Message-ID: <tyfd5t5hsya.fsf@lxplus055.cern.ch>
alex goldman <·····@spamm.er> writes:

> Can you post the C code as well?

#include <stdio.h>

int e = 0;

float wr0(float tt, float ti, float z, float zi,
          int eps, int q, int r, int omega, int mu, int p, int rho) {
  return 
    - e*tt + eps*z - p*(tt*zi+ti*z) - mu*z*zi - 
    q*(tt*(z*z-zi*zi)-2*ti*z*zi)/2.0 - 
    r*(ti*(z*z*z-3*z*zi*zi)+tt*(3*z*z*zi-zi*zi*zi))/6.0 + 
    rho*(z*z*z-3*z*zi*zi)/6.0;
}

float wi0(float tt, float ti, float z, float zi,
          int eps, int q, int r, int omega, int mu, int p, int rho) {
  return
    omega - e*ti + eps*zi + mu*(z*z-zi*zi)/2.0 + 
    p*(tt*z-ti*zi) - q*(ti*(z*z-zi*zi)+2.0*tt*z*zi)/2.0 + 
    rho*(3.0*z*z*zi-zi*zi*zi)/6.0 + 
    r*(tt*(z*z*z-3.0*z*zi*zi)-ti*(3.0*zi*z*z-zi*zi*zi))/6.0;
}

float abswfn(float tt, float ti, float z, float zi,
             int eps, int q, int r, int omega, int mu, int p, int rho) {
  float re,im;
  re = wr0(tt, ti, z, zi, eps, q, r, omega, mu, p, rho);
  im = wi0(tt, ti, z, zi, eps, q, r, omega, mu, p, rho);
  return sqrt(re*re + im*im);
}

#define START -5
#define STOP 5
#define STEP 1

int main() {

  FILE* fp = fopen("/tmp/csele0", "w"); 

  int eps, q, r, omega, mu, p, rho;
  float arg, z, absw;

  float ti, tz, tt, zi;

  for (eps=START; eps<=STOP; eps+=STEP) {
    for (q=START; q<=STOP; q+=STEP) {
      for (r=START; r<=STOP; r+=STEP) {
        for (omega=START; omega<=STOP; omega+=STEP) {
          for (mu=START; mu<=STOP; mu+=STEP) {
            for (p=START; p<=STOP; p+=STEP) {
              for (rho=START; rho<=STOP; rho+=STEP) {
                if (eps*q - r*omega - mu*p == 0 &&
                    r != 0 &&
                    p != 0) {
                  arg = -6*p/(float)r-9*q*q/(float)(4*r*r);
                  if (arg > 1) {
                    z = sqrt(arg);
                    tt = z*(4*mu*r*p-q*r*eps-3*q*p*rho)/(float)(2*r*p*(8*p*r+3*q*q));
                    if (tt > 1) {
                      ti = - eps/(2*p) + 3*rho/(float)(2*r); 
                      zi = - 3*q/(float)(2*r);
                      absw = abswfn(tt, ti,z, zi, eps, q, r, omega, mu, p, rho);
                      if (absw < 5) {
                        fprintf(fp, "%3d %3d %3d %3d %3d %3d %3d %f %f %f\n",
                                 eps, q, r, omega, mu, p, rho, tt, z, absw);
                       }
                    }
                  }
                }
              }
            }
          }
        }
      }
    }
  }
}
From: Kaz Kylheku
Subject: Re: Optimizing numerics: a) declarations b) partial evaluation
Date: 
Message-ID: <1113017235.458968.258500@l41g2000cwc.googlegroups.com>
Jacek Generowicz wrote:
>     q*(tt*(z*z-zi*zi)-2*ti*z*zi)/2.0 -

A small remark.
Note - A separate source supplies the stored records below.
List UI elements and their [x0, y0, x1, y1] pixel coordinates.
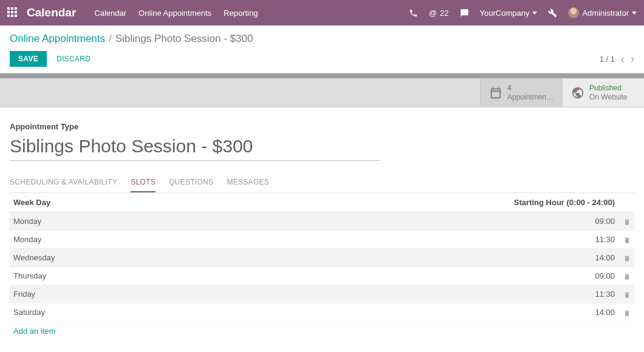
- add-item-link[interactable]: Add an item: [10, 322, 59, 340]
- trash-icon[interactable]: [623, 273, 631, 280]
- settings-icon[interactable]: [548, 8, 557, 18]
- published-stat-button[interactable]: Published On Website: [562, 78, 644, 107]
- appt-label: Appointmen…: [507, 93, 553, 101]
- nav-online-appointments[interactable]: Online Appointments: [139, 8, 211, 18]
- tab-slots[interactable]: SLOTS: [131, 173, 156, 192]
- cell-hour: 14:00: [199, 249, 618, 267]
- trash-icon[interactable]: [623, 237, 631, 244]
- separator: [0, 73, 644, 78]
- stat-text: 4 Appointmen…: [507, 84, 553, 101]
- cell-hour: 09:00: [199, 212, 618, 231]
- slots-table: Week Day Starting Hour (0:00 - 24:00) Mo…: [10, 193, 634, 322]
- user-menu[interactable]: Administrator: [568, 7, 637, 18]
- field-label-appointment-type: Appointment Type: [10, 122, 634, 131]
- cell-delete: [618, 285, 634, 303]
- table-row[interactable]: Monday09:00: [10, 212, 634, 231]
- breadcrumb: Online Appointments / Siblings Photo Ses…: [10, 33, 634, 45]
- statusbar: 4 Appointmen… Published On Website: [0, 78, 644, 107]
- nav-links: Calendar Online Appointments Reporting: [94, 8, 258, 18]
- company-switcher[interactable]: YourCompany: [480, 8, 538, 18]
- col-actions: [618, 193, 634, 212]
- breadcrumb-separator: /: [109, 33, 112, 45]
- cell-delete: [618, 303, 634, 322]
- cell-hour: 11:30: [199, 285, 618, 303]
- globe-icon: [571, 86, 584, 100]
- tab-scheduling[interactable]: SCHEDULING & AVAILABILITY: [10, 173, 117, 192]
- company-name: YourCompany: [480, 8, 530, 18]
- cp-buttons: SAVE DISCARD 1 / 1 ‹ ›: [10, 51, 634, 67]
- cell-weekday: Monday: [10, 231, 199, 249]
- table-row[interactable]: Saturday14:00: [10, 303, 634, 322]
- appointments-stat-button[interactable]: 4 Appointmen…: [480, 78, 562, 107]
- cell-delete: [618, 212, 634, 231]
- published-sub: On Website: [589, 93, 627, 101]
- cell-weekday: Friday: [10, 285, 199, 303]
- tab-messages[interactable]: MESSAGES: [227, 173, 269, 192]
- pager-prev[interactable]: ‹: [621, 53, 625, 64]
- discard-button[interactable]: DISCARD: [57, 55, 91, 63]
- trash-icon[interactable]: [623, 310, 631, 317]
- nav-calendar[interactable]: Calendar: [94, 8, 126, 18]
- cell-weekday: Saturday: [10, 303, 199, 322]
- chevron-down-icon: [632, 12, 637, 15]
- cell-hour: 14:00: [199, 303, 618, 322]
- cell-hour: 09:00: [199, 267, 618, 285]
- cell-hour: 11:30: [199, 231, 618, 249]
- table-row[interactable]: Wednesday14:00: [10, 249, 634, 267]
- pager-position: 1 / 1: [600, 55, 615, 64]
- topbar: Calendar Calendar Online Appointments Re…: [0, 0, 644, 25]
- breadcrumb-parent[interactable]: Online Appointments: [10, 33, 105, 45]
- table-row[interactable]: Monday11:30: [10, 231, 634, 249]
- cell-delete: [618, 267, 634, 285]
- trash-icon[interactable]: [623, 218, 631, 226]
- apps-icon[interactable]: [7, 7, 18, 18]
- cell-delete: [618, 249, 634, 267]
- form-sheet: Appointment Type SCHEDULING & AVAILABILI…: [0, 107, 644, 352]
- appt-count: 4: [507, 84, 553, 92]
- cell-weekday: Wednesday: [10, 249, 199, 267]
- col-weekday: Week Day: [10, 193, 199, 212]
- breadcrumb-current: Siblings Photo Session - $300: [115, 33, 253, 45]
- at-icon: @: [429, 8, 437, 18]
- phone-icon[interactable]: [409, 8, 418, 18]
- table-row[interactable]: Friday11:30: [10, 285, 634, 303]
- col-starting-hour: Starting Hour (0:00 - 24:00): [199, 193, 618, 212]
- chat-icon[interactable]: [460, 8, 469, 18]
- avatar: [568, 7, 579, 18]
- chevron-down-icon: [532, 12, 537, 15]
- cell-delete: [618, 231, 634, 249]
- calendar-icon: [489, 86, 502, 100]
- mail-count: 22: [440, 8, 448, 18]
- control-panel: Online Appointments / Siblings Photo Ses…: [0, 25, 644, 73]
- published-label: Published: [589, 84, 627, 92]
- tab-questions[interactable]: QUESTIONS: [169, 173, 213, 192]
- cell-weekday: Monday: [10, 212, 199, 231]
- table-row[interactable]: Thursday09:00: [10, 267, 634, 285]
- pager: 1 / 1 ‹ ›: [600, 53, 634, 64]
- brand: Calendar: [27, 6, 76, 19]
- appointment-type-input[interactable]: [10, 135, 380, 161]
- stat-text: Published On Website: [589, 84, 627, 101]
- nav-reporting[interactable]: Reporting: [224, 8, 258, 18]
- topbar-right: @ 22 YourCompany Administrator: [409, 7, 637, 18]
- trash-icon[interactable]: [623, 255, 631, 262]
- tabs: SCHEDULING & AVAILABILITY SLOTS QUESTION…: [10, 173, 634, 193]
- cell-weekday: Thursday: [10, 267, 199, 285]
- trash-icon[interactable]: [623, 291, 631, 299]
- mail-indicator[interactable]: @ 22: [429, 8, 449, 18]
- user-name: Administrator: [582, 8, 629, 18]
- pager-next[interactable]: ›: [631, 53, 634, 64]
- save-button[interactable]: SAVE: [10, 51, 47, 67]
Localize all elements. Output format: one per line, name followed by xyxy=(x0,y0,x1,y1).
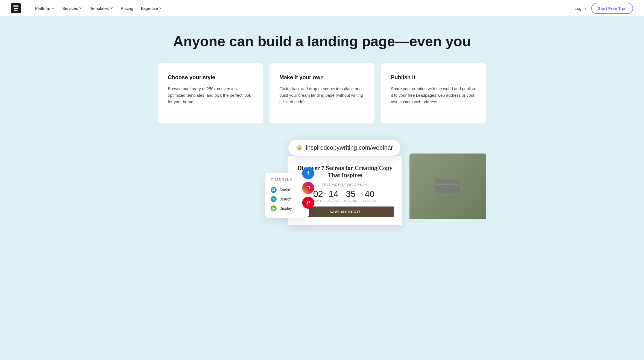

In your Lisp, using the infix package, you wrote these
exponentiations as z^^2, which infix translates to (expt z 2). The
direct C equivalent is pow(z, 2). You have strength-reduced the C by
hand, but in the Lisp case, you are counting on the compiler to do it.
Hmm!
From: Jacek Generowicz
Subject: Re: Optimizing numerics: a) declarations b) partial evaluation
Date: 
Message-ID: <m2wtrc5ut2.fsf@genera.local>
"Kaz Kylheku" <···@ashi.footprints.net> writes:

> Jacek Generowicz wrote:
>>     q*(tt*(z*z-zi*zi)-2*ti*z*zi)/2.0 -
>
> A small remark. In your Lisp, using the infix package, you wrote these
> exponentiations as z^^2, which infix translates to (expt z 2). The
> direct C equivalent is pow(z, 2). You have strength-reduced the C by
> hand, but in the Lisp case, you are counting on the compiler to do it.
> Hmm!

Yes, in the ur-code I posted that is the case. But I did the reduction
by hand almost immediately before proceeding. Though I see that I left
a few in for some other variables. Thanks.
From: Antonio Menezes Leitao
Subject: Re: Optimizing numerics: a) declarations b) partial evaluation
Date: 
Message-ID: <87ekdjlupv.fsf@gia.ist.utl.pt>
Jacek Generowicz <················@cern.ch> writes:

> I have finally got around to trying to learn about optimizing
> numerical code in Lisp.
>
> My guinea pig code initially ran roughly 10 times slower in CMUCL,
> SBCL and OpenMCL, than the essenitally equivalent C code compiled with
> gcc. (Slower by a factor of 30 if -O3 flag is given.)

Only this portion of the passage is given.